Yaşar Gökoğlu tarafından dikkat çekilen sorunlar şu şekildeydi;

Bizler; tüm doğal varlıkları, insanları, diğer canlıları, toprağı, havayı, suyu, ormanları, kıyıları, denizi, yeraltı ve yerüstü varlıklarını kirleten, zehirleyen, talan eden, alınır-satılır bir sermaye kaynağı olarak gören anlayışa karşı mücadele eden, sadece Adana’da değil, tüm gezegende yaşamı ve yaşam alanlarını savunan Adanalılarız. Devletin asli görevi olması gereken çevrenin ve doğanın korunması görevi, yaşam savunucularına kalmış durumdadır.

Önümüzdeki seçim sürecinin 20 yılı aşan tek adam rejimini sonlandırmak gibi tarihsel bir misyonu var. Temsili demokrasi içinde sesi bastırılmaya çalışılan doğa savunucularının taleplerinin yeni mecliste dikkate alınması gerektiğini düşünüyoruz. Bu nedenle; bizleri temsil etmek üzere yeni mecliste yer alacak olan milletvekili adaylarınızı, aşağıda belirtilen konuları görüşmek için düzenleyeceğimiz toplantıya davet ediyoruz.

Şehrimiz Adana’da ekolojik tahribat bütün hızıyla devam ediyor. Yumurtalık Sugözü Köyü’nde yirmi yıldır çalışan, çevreyi zehirleyen İsken kömür santrali yetmiyormuş gibi, şimdi de hemen yanı başında Emba Hunutlu kömür santralinin yapımına siyasi iktidar izin verdi, yapımı tamamlandı ve çalışmaya başladı. Her iki santral toplam olarak bir saatte 1.000 ton kömür yakıyor ve milyonlarca ton deniz suyunu soğutma amacıyla kullanarak, içinde canlıların olmadığı ölü ve ısısı artmış olarak tekrar denize deşarj ediyor. Tufanbeyli İlçesinde kurulu olan santral de on yıldır çalışmaya ve bir saatte 1.000 ton kömür yakmaya devam ediyor. Oysa, Birleşmiş Milletler Paris anlaşmasını 2021 yılında onaylayan hükümet yetkililerinden beklenen mevcut kömür santrallerinin kapatılması için tarih verilmesi idi. Oluşacak yeni meclisten beklentimiz, ülkemizdeki kömür santrallerinin kapatılması için gerçekçi ve yakın tarihli bir kapatma takvimi oluşturması ve uygulamasıdır.

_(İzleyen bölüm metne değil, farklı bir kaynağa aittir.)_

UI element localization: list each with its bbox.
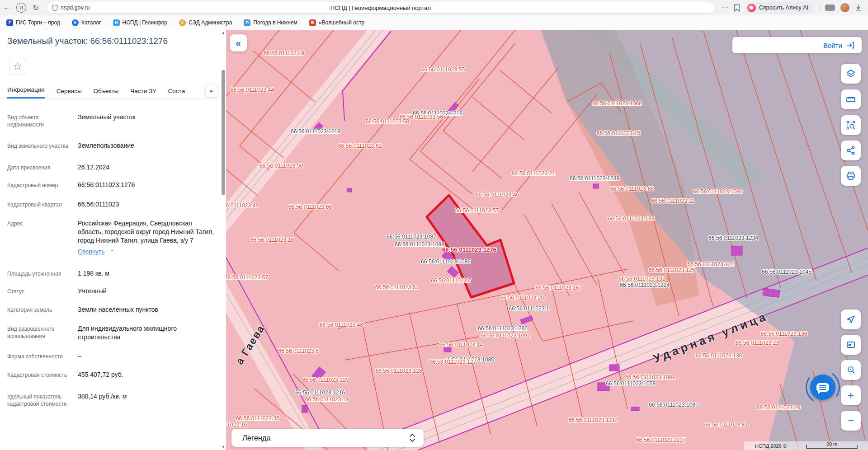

Türkiye, Rusya ile 2010’da yaptığı milletlerarası anlaşma ile Mersin-Akkuyu bölgesini nükleer santral yapımı için 100 yıllığına ve tam kontrolü vererek Rusya’ya tahsis etmiştir. Akkuyu’ya nükleer santral yaptırma inadı enerji ihtiyacı ile açıklanamaz. Maliyeti en yüksek, Çernobil ve Fukuşima nükleer felaketlerinde de gördüğümüz gibi en tehlikeli, kuşaklar boyu radyoaktif atık kirliliğine neden olan en kirletici enerji üretim biçimi olan nükleer santraller hiçbir gerekçeyle savunulamaz. Ancak nükleer güç olma hayali, nükleer santrali olan ülkelerin büyük ve prestijli olduğu yanılgısı ve enerji politikalarına dair yanlış değerlendirmeler, iktidar yetkililerini halkın karşı olduğu Akkuyu projesini  gerçekleştirmeye sürüklemiştir.

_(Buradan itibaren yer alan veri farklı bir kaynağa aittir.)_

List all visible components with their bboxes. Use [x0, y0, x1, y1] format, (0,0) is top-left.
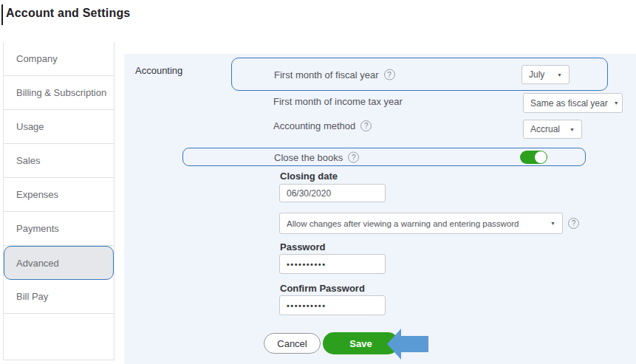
account-settings-screen: Account and Settings Company Billing & S… — [0, 0, 636, 364]
income-tax-year-label: First month of income tax year — [273, 96, 403, 107]
accounting-method-value: Accrual — [530, 124, 560, 134]
sidebar-item-label: Advanced — [16, 258, 59, 269]
change-policy-dropdown[interactable]: Allow changes after viewing a warning an… — [279, 213, 563, 234]
confirm-password-label: Confirm Password — [280, 283, 365, 294]
fiscal-year-label: First month of fiscal year — [274, 69, 379, 80]
confirm-password-input[interactable]: •••••••••• — [279, 295, 386, 315]
close-books-label-row: Close the books ? — [274, 151, 359, 162]
accounting-method-label: Accounting method — [273, 120, 355, 131]
close-books-label: Close the books — [274, 151, 343, 162]
password-masked-value: •••••••••• — [287, 260, 326, 269]
change-policy-value: Allow changes after viewing a warning an… — [287, 219, 519, 228]
chevron-down-icon: ▼ — [570, 127, 575, 132]
chevron-down-icon: ▼ — [557, 72, 562, 78]
closing-date-input[interactable]: 06/30/2020 — [279, 184, 386, 202]
confirm-password-masked-value: •••••••••• — [287, 301, 326, 310]
toggle-knob — [535, 151, 547, 163]
sidebar-item-label: Sales — [16, 155, 41, 166]
sidebar-item-advanced[interactable]: Advanced — [4, 246, 114, 280]
accounting-method-dropdown[interactable]: Accrual ▼ — [523, 120, 582, 139]
help-icon[interactable]: ? — [384, 69, 395, 80]
password-input[interactable]: •••••••••• — [279, 254, 386, 274]
income-tax-year-dropdown[interactable]: Same as fiscal year ▼ — [523, 93, 623, 113]
fiscal-year-dropdown[interactable]: July ▼ — [522, 65, 570, 84]
sidebar-item-billing-subscription[interactable]: Billing & Subscription — [4, 76, 114, 110]
sidebar-item-label: Usage — [16, 121, 44, 132]
sidebar-item-sales[interactable]: Sales — [4, 144, 114, 178]
sidebar-item-expenses[interactable]: Expenses — [4, 178, 114, 212]
sidebar-item-label: Company — [16, 53, 58, 64]
sidebar-filler — [4, 314, 114, 360]
closing-date-label: Closing date — [280, 171, 338, 182]
settings-sidebar: Company Billing & Subscription Usage Sal… — [3, 42, 114, 360]
close-books-highlight-box: Close the books ? — [182, 148, 586, 166]
cancel-button[interactable]: Cancel — [264, 333, 321, 354]
page-title: Account and Settings — [6, 7, 130, 20]
sidebar-item-company[interactable]: Company — [4, 42, 114, 76]
sidebar-item-label: Payments — [16, 223, 59, 234]
help-icon[interactable]: ? — [568, 218, 579, 229]
sidebar-item-label: Bill Pay — [16, 291, 48, 302]
sidebar-item-bill-pay[interactable]: Bill Pay — [4, 280, 114, 314]
fiscal-year-value: July — [529, 69, 544, 80]
accounting-method-label-row: Accounting method ? — [273, 120, 372, 131]
help-icon[interactable]: ? — [348, 151, 359, 162]
chevron-down-icon: ▼ — [614, 100, 619, 106]
chevron-down-icon: ▼ — [550, 221, 555, 226]
sidebar-item-label: Expenses — [16, 189, 58, 200]
password-label: Password — [280, 241, 325, 253]
income-tax-year-label-row: First month of income tax year — [273, 96, 403, 107]
fiscal-year-label-row: First month of fiscal year ? — [274, 69, 395, 80]
fiscal-year-highlight-box: First month of fiscal year ? July ▼ — [231, 58, 608, 91]
sidebar-item-payments[interactable]: Payments — [4, 212, 114, 246]
section-label-accounting: Accounting — [135, 65, 182, 76]
sidebar-item-usage[interactable]: Usage — [4, 110, 114, 144]
pointer-arrow-annotation — [387, 329, 428, 360]
closing-date-value: 06/30/2020 — [287, 188, 331, 199]
help-icon[interactable]: ? — [360, 120, 372, 131]
text-cursor — [1, 4, 3, 25]
income-tax-year-value: Same as fiscal year — [530, 98, 608, 109]
sidebar-item-label: Billing & Subscription — [16, 87, 106, 98]
close-books-toggle[interactable] — [520, 151, 547, 164]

Akkuyu nükleer santrali ülke için, bölge için, dünya için büyük bir risktir. Üstelik, Rusya’ya bağımlılığı da artırmaktadır. Nükleersiz bir Akkuyu, nükleersiz bir Türkiye ve nükleersiz bir Akdeniz hem ülkemiz, hem de bütün dünya için daha güvenli, daha barışçı, daha temiz bir gelecek anlamına gelecektir. Almanya kalan son üç nükleer santralini geçtiğimiz günlerde kapatmış ve nükleersiz bir ülke haline gelmiştir.

Bütün bu nedenlerle, yeni oluşacak meclis ve yürütme organı savaş ve deprem durumlarının yarattığı ekstra güvenlik risklerini de değerlendirerek Rusya’nın yapımını sürdürdüğü Akkuyu nükleer santral inşaatını, maliyeti ne olursa olsun durdurmalı ve projeyi iptal etmelidir.

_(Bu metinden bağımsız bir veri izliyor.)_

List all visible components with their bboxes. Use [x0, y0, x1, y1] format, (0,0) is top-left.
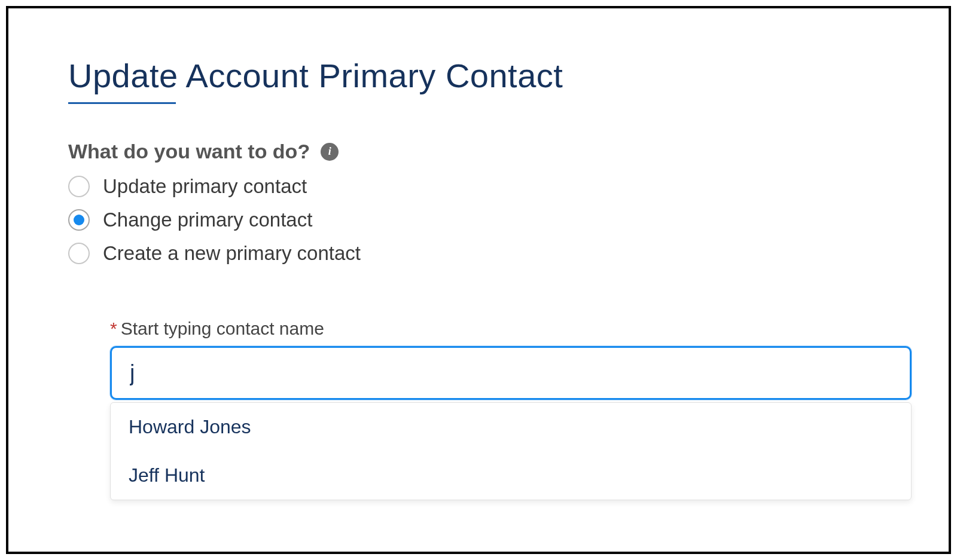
radio-label: Change primary contact	[103, 209, 312, 231]
contact-name-input[interactable]	[110, 346, 912, 400]
suggestion-item[interactable]: Jeff Hunt	[111, 451, 911, 500]
radio-group: Update primary contact Change primary co…	[68, 175, 889, 265]
radio-indicator	[68, 243, 90, 264]
radio-create-new[interactable]: Create a new primary contact	[68, 242, 889, 265]
suggestion-item[interactable]: Howard Jones	[111, 403, 911, 451]
lookup-label-row: * Start typing contact name	[110, 319, 912, 339]
radio-label: Create a new primary contact	[103, 242, 361, 265]
info-icon[interactable]: i	[321, 143, 339, 161]
radio-label: Update primary contact	[103, 175, 307, 198]
required-asterisk: *	[110, 319, 117, 339]
page-title: Update Account Primary Contact	[68, 56, 889, 95]
radio-update-primary[interactable]: Update primary contact	[68, 175, 889, 198]
lookup-label: Start typing contact name	[121, 319, 324, 339]
form-frame: Update Account Primary Contact What do y…	[6, 6, 951, 554]
question-label: What do you want to do?	[68, 140, 310, 163]
question-row: What do you want to do? i	[68, 140, 889, 163]
title-underline	[68, 102, 176, 104]
suggestion-dropdown: Howard Jones Jeff Hunt	[110, 402, 912, 500]
radio-indicator	[68, 176, 90, 197]
radio-indicator	[68, 209, 90, 231]
radio-change-primary[interactable]: Change primary contact	[68, 209, 889, 231]
contact-lookup-section: * Start typing contact name Howard Jones…	[110, 319, 912, 500]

Plastik kirliliği bütün dünyayı tehdit eder hale geldi. Türkiye plastik üretiminde Avrupa ikincisi durumunda bulunuyor. Doğal olarak, bir nesneyi ne kadar çok üretirseniz, o kadar çok tüketiyor olursunuz ve o kadar çok plastik çöpünüz olur. Kendi plastik çöpleri yetmiyormuş gibi, Türkiye 2018 yılından bu yana her yıl Avrupa’nın plastik atıklarının yarısını ithal ediyor. Getirilen bu plastik çöplerin çok az bir bölümü geri dönüştürülebiliyor, kalanı ise derelere, orman içlerine, toprağa gelişigüzel atılıyor veya yakılarak içindeki zehirli maddeler nefes aldığımız atmosfere yayılıyor, toprağı ve suyu zehirliyor. Son yıllarda plastik atık işletmelerinde meydana gelen yangınlarda endişe verici bir artış dikkati çekiyor. Bu olumsuz durumdan en çok ilimiz Adana kötü etkileniyor. Çünkü, Adana’da çok sayıda bu işle uğraşan işletme var ve Mersin limanına gemilerle getirilen plastik çöpler kolaylıkla buralara taşınıyor. Yeni meclisten beklentimiz; plastik üretim ve tüketiminin sınırlandırılmasını sağlayacak tedbirlerin alınması ve plastik çöp ithalini derhal yasaklayarak ülkemizin ve şehrimizin bu ayıptan kurtulmasının sağlanmasıdır.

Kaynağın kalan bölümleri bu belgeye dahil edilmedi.